This article is part of the supplement: European Molecular Biology Network (EMBnet) Conference 2008: 20th Anniversary Celebration. Leading applications and technologies in bioinformatics
EasyCluster: a fast and efficient gene-oriented clustering tool for large-scale transcriptome data
1 Dipartimento di Biochimica e Biologia Molecolare "E. Quagliariello", Università degli Studi di Bari, 70126 Bari, Italy
2 Dipartimento di Chimica Strutturale e Stereochimica Inorganica, Università degli Studi di Milano, 20133 Milano, Italy
3 Istituto Tecnologie Biomediche del Consiglio Nazionale delle Ricerche, via Amendola 122/D, 70125 Bari, Italy
BMC Bioinformatics 2009, 10(Suppl 6):S10 doi:10.1186/1471-2105-10-S6-S10Published: 16 June 2009
ESTs and full-length cDNAs represent an invaluable source of evidence for inferring reliable gene structures and discovering potential alternative splicing events. In newly sequenced genomes, these tasks may not be practicable owing to the lack of appropriate training sets. However, when expression data are available, they can be used to build EST clusters related to specific genomic transcribed loci. Common strategies recently employed to this end are based on sequence similarity between transcripts and can lead, in specific conditions, to inconsistent and erroneous clustering. In order to improve the cluster building and facilitate all downstream annotation analyses, we developed a simple genome-based methodology to generate gene-oriented clusters of ESTs when a genomic sequence and a pool of related expressed sequences are provided. Our procedure has been implemented in the software EasyCluster and takes into account the spliced nature of ESTs after an ad hoc genomic mapping.

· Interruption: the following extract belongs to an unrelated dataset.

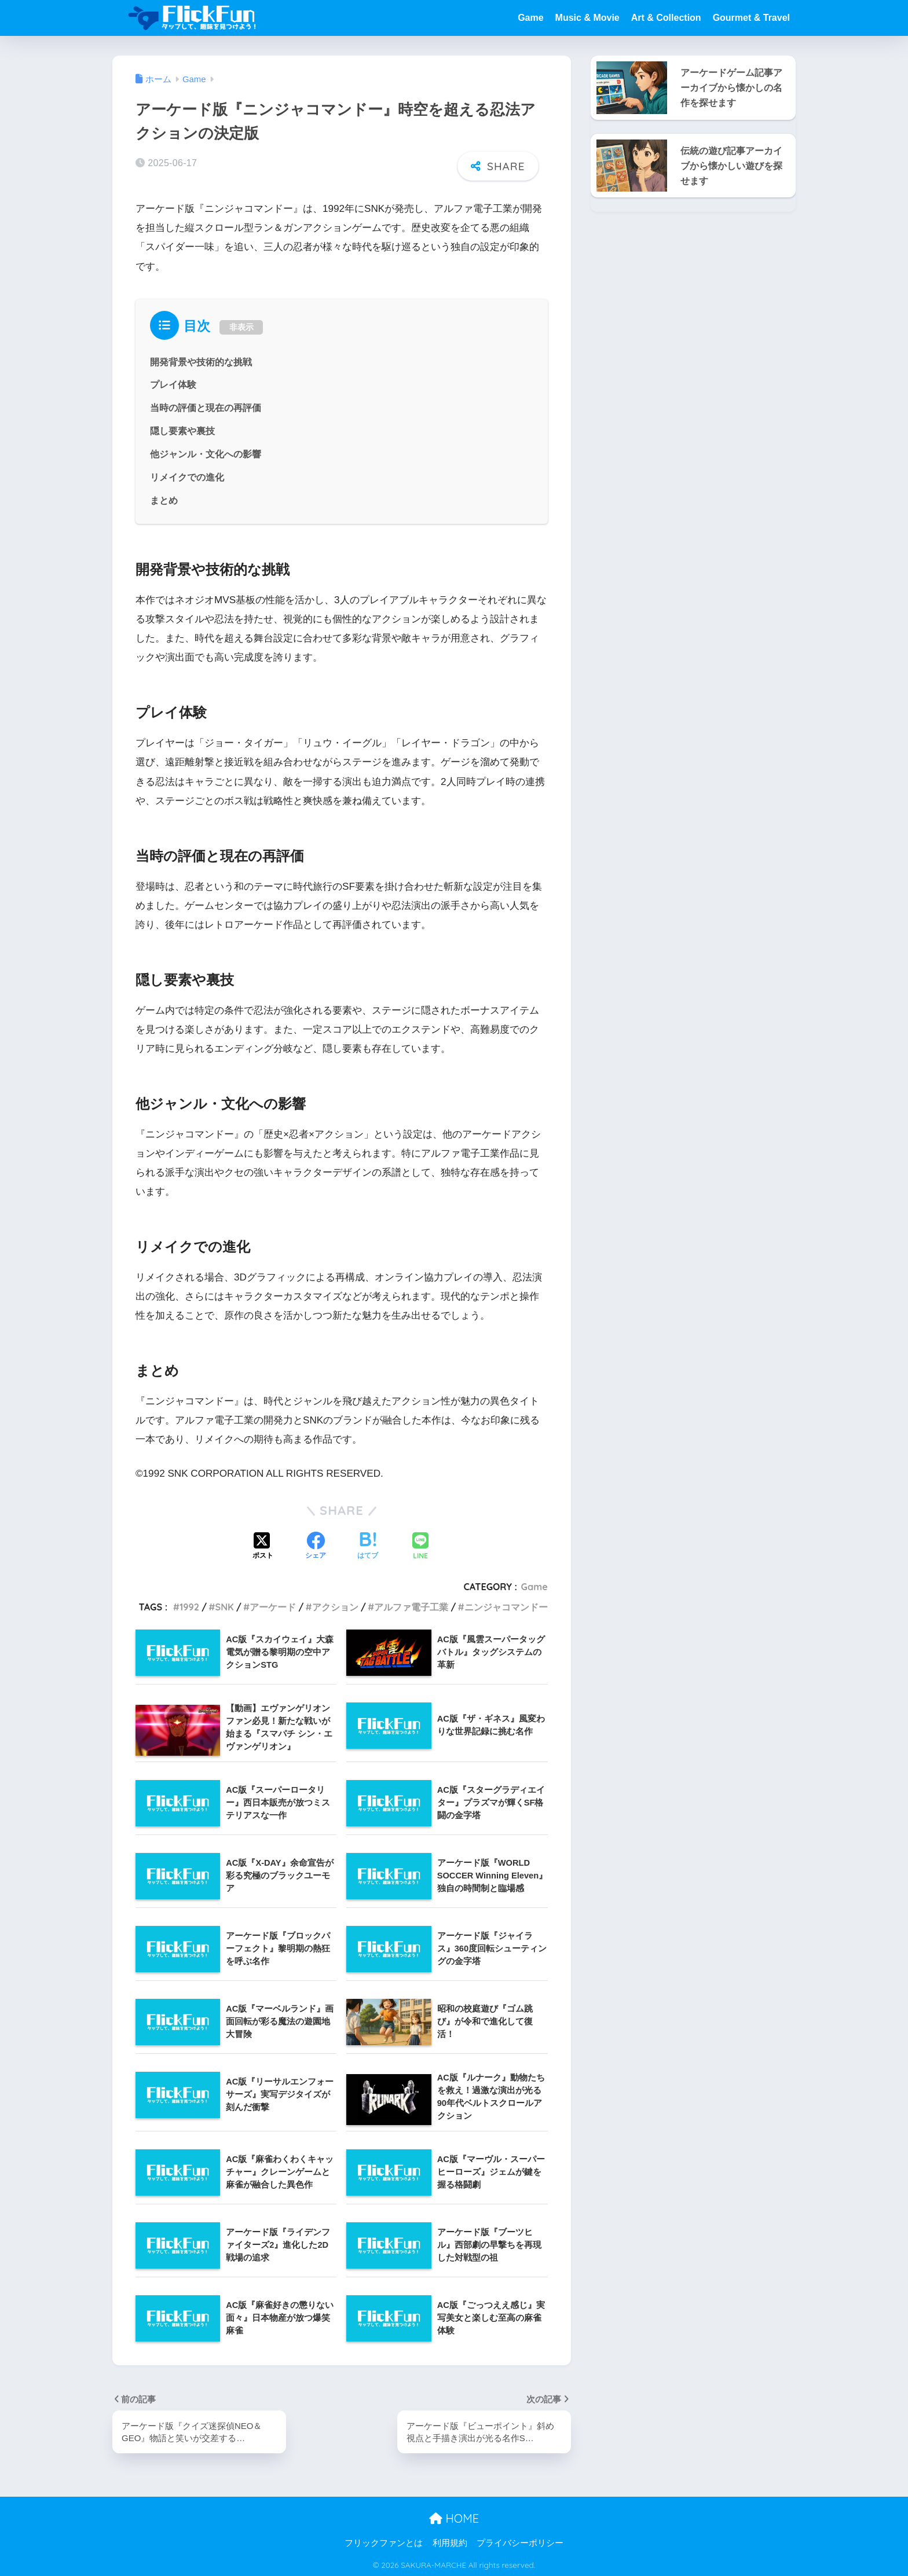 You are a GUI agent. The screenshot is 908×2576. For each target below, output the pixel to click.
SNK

EasyCluster uses the well-known GMAP program in order to perform a very quick EST-to-genome mapping in addition to the detection of reliable splice sites. Given a genomic sequence and a pool of ESTs/FL-cDNAs, EasyCluster starts building genomic and EST local databases and runs GMAP. Subsequently, it parses results creating an initial collection of pseudo-clusters by grouping ESTs according to the overlap of their genomic coordinates on the same strand. In the final step, EasyCluster refines the clustering by again running GMAP on each pseudo-cluster and groups together ESTs sharing at least one splice site.
The higher accuracy of EasyCluster with respect to other clustering tools has been verified by means of a manually cured benchmark of human EST clusters. Additional datasets including the Unigene cluster Hs.122986 and ESTs related to the human HOXA gene family have also been used to demonstrate the better clustering capability of EasyCluster over current genome-based web service tools such as ASmodeler and BIPASS. EasyCluster has also been used to provide a first compilation of gene-oriented clusters in the Ricinus communis oilseed plant for which no Unigene clusters are yet available, as well as an evaluation of the alternative splicing in this plant species.